> **Problem to solve**:
Throughout the listing below, show every line in which "Apache" occurs.
··· Records supplied ···
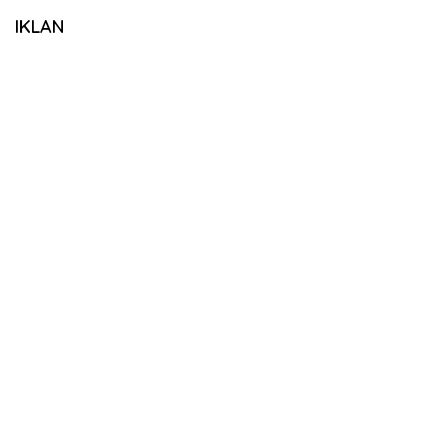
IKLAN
···
··· Records supplied ···
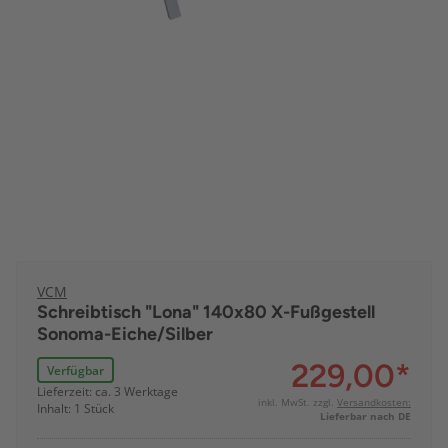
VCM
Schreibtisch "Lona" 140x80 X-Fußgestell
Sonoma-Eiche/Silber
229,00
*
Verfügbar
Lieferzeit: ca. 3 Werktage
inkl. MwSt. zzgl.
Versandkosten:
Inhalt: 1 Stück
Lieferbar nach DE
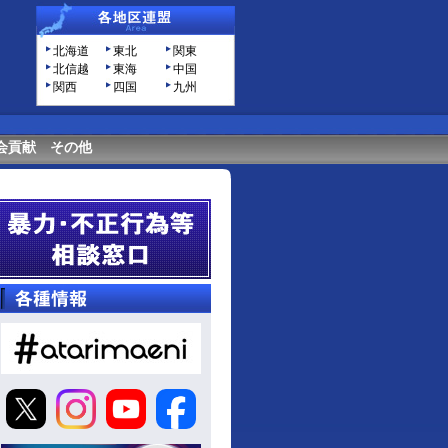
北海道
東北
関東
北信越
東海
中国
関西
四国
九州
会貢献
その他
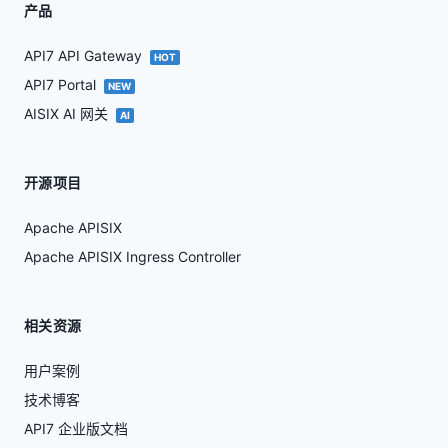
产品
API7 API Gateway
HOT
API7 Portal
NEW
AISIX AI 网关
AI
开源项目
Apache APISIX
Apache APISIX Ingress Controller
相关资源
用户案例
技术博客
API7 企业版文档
···
> **Task output**:
Apache APISIX
Apache APISIX Ingress Controller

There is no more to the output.